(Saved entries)
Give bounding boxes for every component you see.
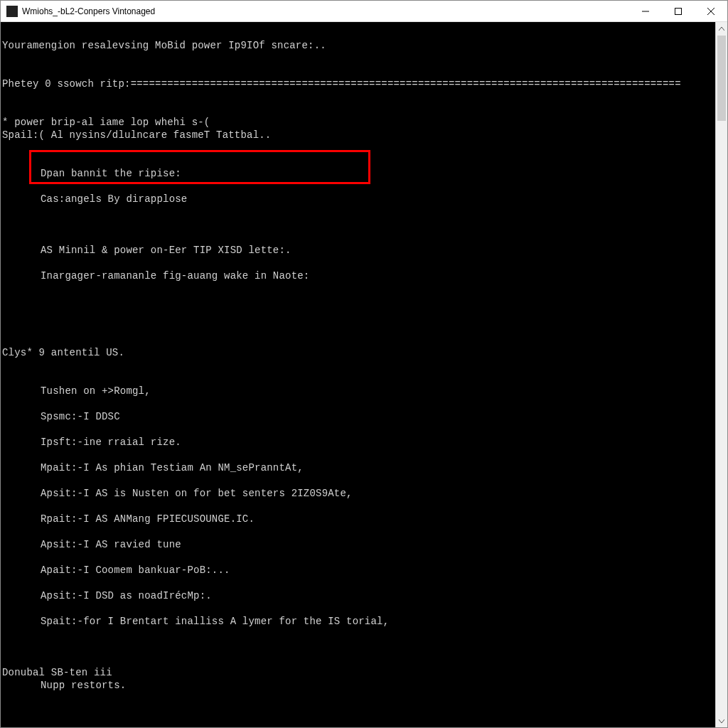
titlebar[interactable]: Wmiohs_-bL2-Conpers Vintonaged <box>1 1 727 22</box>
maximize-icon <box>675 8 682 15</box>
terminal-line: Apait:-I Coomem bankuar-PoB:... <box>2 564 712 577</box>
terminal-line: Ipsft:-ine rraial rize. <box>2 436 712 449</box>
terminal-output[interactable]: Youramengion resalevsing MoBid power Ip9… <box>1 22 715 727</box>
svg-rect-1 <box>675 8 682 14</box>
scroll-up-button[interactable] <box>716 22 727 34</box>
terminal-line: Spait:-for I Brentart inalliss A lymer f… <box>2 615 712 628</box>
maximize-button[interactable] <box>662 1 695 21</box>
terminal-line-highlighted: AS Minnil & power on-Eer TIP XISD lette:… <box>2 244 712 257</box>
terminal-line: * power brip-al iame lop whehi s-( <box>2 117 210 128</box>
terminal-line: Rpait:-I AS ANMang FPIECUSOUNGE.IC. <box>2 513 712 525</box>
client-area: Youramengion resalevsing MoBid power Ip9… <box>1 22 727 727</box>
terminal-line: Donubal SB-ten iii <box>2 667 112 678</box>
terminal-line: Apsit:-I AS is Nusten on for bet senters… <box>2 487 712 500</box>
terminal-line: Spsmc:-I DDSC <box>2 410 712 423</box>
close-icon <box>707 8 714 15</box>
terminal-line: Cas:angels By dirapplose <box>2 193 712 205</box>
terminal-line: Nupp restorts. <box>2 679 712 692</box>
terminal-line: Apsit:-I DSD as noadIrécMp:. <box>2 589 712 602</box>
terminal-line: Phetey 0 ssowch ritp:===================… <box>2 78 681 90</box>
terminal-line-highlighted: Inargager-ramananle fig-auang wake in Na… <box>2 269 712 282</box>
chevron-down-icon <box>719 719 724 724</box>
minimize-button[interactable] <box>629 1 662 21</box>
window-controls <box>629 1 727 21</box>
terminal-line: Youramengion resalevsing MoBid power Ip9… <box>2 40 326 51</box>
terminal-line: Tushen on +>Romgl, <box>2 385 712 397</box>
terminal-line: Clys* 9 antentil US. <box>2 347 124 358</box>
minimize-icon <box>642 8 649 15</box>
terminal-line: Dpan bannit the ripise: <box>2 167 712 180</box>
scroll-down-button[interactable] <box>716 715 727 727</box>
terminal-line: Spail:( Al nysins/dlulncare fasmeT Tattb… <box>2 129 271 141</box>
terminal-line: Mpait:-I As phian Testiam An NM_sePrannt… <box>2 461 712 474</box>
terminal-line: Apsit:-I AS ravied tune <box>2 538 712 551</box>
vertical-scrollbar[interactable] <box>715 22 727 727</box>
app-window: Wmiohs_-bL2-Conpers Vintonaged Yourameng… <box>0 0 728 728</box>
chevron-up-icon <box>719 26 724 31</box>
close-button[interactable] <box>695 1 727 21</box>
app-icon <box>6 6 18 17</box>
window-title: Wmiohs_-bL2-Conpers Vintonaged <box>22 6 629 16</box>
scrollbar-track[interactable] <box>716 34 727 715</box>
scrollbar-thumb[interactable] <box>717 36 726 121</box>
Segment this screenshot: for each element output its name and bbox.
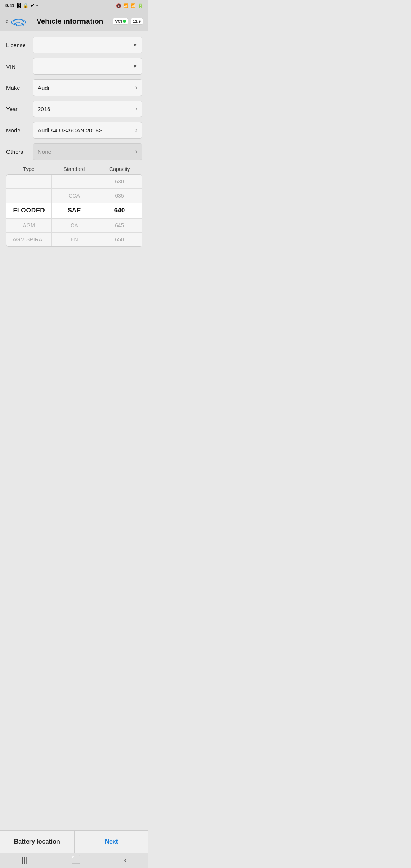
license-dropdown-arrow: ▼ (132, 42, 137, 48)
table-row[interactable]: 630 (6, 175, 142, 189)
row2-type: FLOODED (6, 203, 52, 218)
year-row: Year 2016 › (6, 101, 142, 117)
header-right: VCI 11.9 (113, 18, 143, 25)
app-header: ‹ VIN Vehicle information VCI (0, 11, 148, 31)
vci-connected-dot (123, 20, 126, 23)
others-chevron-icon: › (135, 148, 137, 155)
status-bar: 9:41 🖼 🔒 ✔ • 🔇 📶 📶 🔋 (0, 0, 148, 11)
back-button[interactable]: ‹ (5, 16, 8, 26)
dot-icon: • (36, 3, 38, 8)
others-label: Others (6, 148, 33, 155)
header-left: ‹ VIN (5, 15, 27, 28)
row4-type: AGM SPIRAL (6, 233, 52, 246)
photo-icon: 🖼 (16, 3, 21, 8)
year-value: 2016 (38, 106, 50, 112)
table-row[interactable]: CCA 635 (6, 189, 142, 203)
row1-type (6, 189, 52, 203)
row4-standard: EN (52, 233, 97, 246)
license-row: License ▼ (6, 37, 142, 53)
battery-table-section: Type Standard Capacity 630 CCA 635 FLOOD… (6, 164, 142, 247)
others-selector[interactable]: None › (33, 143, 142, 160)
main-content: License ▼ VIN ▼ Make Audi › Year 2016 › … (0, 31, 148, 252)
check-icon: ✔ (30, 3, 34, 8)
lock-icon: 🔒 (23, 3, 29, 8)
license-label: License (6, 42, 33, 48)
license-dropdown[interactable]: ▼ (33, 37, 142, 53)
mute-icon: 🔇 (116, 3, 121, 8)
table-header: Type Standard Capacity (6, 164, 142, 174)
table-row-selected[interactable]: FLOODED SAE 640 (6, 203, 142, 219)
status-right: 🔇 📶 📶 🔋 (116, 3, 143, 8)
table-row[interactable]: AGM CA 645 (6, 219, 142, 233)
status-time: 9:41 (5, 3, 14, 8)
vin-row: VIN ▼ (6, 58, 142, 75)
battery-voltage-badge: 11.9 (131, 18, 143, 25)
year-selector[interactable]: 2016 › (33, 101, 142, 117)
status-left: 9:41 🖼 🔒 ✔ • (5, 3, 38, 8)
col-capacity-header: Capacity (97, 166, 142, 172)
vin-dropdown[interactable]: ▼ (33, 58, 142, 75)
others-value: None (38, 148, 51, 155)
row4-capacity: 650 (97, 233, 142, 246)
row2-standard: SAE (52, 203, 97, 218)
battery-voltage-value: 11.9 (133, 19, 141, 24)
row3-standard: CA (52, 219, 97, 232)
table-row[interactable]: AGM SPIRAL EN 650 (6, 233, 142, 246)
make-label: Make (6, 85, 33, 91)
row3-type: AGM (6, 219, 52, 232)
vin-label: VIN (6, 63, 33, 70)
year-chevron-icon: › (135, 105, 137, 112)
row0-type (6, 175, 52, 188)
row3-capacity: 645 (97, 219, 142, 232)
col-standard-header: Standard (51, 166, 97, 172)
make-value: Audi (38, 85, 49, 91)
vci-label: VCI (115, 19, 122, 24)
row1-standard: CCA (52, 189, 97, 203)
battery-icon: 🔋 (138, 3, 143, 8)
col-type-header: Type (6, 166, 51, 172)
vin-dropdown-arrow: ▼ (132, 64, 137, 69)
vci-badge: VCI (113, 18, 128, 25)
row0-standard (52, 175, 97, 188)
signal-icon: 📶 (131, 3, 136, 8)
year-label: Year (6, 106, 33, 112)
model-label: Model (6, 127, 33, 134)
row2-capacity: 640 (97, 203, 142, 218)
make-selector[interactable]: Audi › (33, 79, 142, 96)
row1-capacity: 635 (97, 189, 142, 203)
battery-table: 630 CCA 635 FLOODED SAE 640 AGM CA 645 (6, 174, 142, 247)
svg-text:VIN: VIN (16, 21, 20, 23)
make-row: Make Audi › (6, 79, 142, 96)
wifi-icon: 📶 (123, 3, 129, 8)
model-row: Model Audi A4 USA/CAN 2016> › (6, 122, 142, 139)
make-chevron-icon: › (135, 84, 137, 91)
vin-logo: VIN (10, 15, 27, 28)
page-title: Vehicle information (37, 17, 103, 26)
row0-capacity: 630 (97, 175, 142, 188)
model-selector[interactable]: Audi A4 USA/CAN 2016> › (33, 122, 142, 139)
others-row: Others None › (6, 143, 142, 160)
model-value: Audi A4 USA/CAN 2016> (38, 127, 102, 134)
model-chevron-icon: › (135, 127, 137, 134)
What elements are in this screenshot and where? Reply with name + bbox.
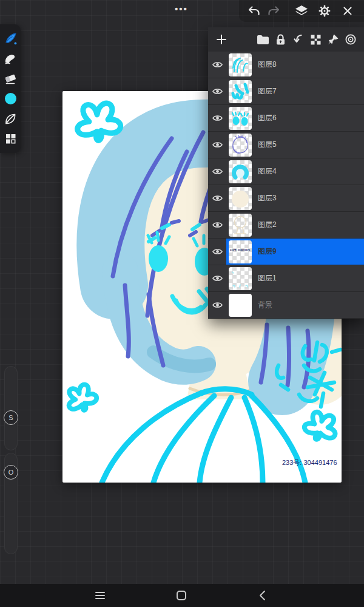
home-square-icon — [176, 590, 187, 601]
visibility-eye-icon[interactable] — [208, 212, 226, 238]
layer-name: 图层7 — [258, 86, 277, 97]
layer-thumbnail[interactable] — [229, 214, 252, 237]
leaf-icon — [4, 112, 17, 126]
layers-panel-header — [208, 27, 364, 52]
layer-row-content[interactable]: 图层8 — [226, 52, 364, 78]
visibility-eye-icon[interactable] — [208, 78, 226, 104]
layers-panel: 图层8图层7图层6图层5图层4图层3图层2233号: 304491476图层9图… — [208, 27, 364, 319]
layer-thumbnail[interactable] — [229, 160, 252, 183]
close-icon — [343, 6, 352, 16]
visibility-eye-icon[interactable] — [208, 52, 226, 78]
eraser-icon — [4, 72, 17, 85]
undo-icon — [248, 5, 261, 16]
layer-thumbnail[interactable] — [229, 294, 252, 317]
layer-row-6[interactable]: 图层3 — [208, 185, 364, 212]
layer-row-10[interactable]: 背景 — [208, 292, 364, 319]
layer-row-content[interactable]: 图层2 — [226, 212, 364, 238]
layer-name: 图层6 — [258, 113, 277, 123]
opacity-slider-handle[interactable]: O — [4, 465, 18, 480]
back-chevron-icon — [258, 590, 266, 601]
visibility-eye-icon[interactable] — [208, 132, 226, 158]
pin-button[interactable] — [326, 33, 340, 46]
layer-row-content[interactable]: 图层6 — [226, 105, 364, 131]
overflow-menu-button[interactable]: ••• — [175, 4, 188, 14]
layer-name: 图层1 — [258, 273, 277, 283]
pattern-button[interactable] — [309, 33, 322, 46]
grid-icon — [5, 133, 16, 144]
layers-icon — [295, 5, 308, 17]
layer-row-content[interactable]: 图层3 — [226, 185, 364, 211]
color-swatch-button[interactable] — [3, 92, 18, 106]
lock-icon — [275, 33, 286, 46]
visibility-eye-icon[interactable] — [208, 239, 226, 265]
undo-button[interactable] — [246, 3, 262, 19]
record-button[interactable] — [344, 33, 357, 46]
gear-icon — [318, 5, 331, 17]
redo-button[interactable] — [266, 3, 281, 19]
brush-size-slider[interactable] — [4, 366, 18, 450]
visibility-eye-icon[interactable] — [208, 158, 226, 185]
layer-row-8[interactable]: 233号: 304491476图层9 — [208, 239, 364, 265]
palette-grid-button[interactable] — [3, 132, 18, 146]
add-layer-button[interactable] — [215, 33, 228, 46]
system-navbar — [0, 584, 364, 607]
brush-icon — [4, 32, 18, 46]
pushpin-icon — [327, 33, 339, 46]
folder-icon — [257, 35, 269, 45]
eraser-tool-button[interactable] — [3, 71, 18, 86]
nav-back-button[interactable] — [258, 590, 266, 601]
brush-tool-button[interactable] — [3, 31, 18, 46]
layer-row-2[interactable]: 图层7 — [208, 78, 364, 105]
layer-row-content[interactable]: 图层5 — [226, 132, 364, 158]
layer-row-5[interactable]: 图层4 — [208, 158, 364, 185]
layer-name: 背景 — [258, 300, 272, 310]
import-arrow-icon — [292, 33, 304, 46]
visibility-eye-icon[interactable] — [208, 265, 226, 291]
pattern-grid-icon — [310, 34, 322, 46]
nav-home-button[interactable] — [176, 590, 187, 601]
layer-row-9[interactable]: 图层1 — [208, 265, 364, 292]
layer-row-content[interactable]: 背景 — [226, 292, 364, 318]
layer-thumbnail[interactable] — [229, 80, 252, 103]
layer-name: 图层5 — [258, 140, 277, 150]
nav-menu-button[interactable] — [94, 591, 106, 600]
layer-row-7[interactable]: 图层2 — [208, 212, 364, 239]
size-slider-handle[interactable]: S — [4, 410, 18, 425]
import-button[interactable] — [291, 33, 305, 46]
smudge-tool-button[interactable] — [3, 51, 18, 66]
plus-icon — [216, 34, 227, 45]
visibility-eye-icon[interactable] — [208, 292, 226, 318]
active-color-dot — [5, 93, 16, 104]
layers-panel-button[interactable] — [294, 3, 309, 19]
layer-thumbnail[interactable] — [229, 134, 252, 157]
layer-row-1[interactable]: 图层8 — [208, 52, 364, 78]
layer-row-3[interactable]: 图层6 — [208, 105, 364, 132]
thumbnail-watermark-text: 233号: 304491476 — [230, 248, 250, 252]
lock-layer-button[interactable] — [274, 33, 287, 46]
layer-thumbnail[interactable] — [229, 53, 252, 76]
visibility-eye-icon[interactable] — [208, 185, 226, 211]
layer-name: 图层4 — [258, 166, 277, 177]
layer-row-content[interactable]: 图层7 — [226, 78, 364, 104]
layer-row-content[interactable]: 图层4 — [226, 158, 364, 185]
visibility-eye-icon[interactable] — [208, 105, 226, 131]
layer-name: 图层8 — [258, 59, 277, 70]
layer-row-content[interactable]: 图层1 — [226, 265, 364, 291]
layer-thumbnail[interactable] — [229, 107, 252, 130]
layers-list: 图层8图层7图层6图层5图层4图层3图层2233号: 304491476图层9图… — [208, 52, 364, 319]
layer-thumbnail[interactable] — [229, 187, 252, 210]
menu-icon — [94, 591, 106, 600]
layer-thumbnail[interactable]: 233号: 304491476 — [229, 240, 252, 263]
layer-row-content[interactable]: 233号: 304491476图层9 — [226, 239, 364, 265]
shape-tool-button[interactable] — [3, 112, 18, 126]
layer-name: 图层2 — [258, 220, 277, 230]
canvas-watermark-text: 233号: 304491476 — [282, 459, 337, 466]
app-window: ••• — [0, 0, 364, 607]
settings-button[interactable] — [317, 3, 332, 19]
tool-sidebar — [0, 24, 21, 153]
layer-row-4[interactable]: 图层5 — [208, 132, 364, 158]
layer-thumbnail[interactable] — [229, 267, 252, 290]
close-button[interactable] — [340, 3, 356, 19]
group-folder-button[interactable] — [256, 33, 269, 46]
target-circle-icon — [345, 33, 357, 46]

_Activity_.
Line count for the word "content": give the number of lines in the entries above that contain it, and nothing more.

_Exercise answer_.
11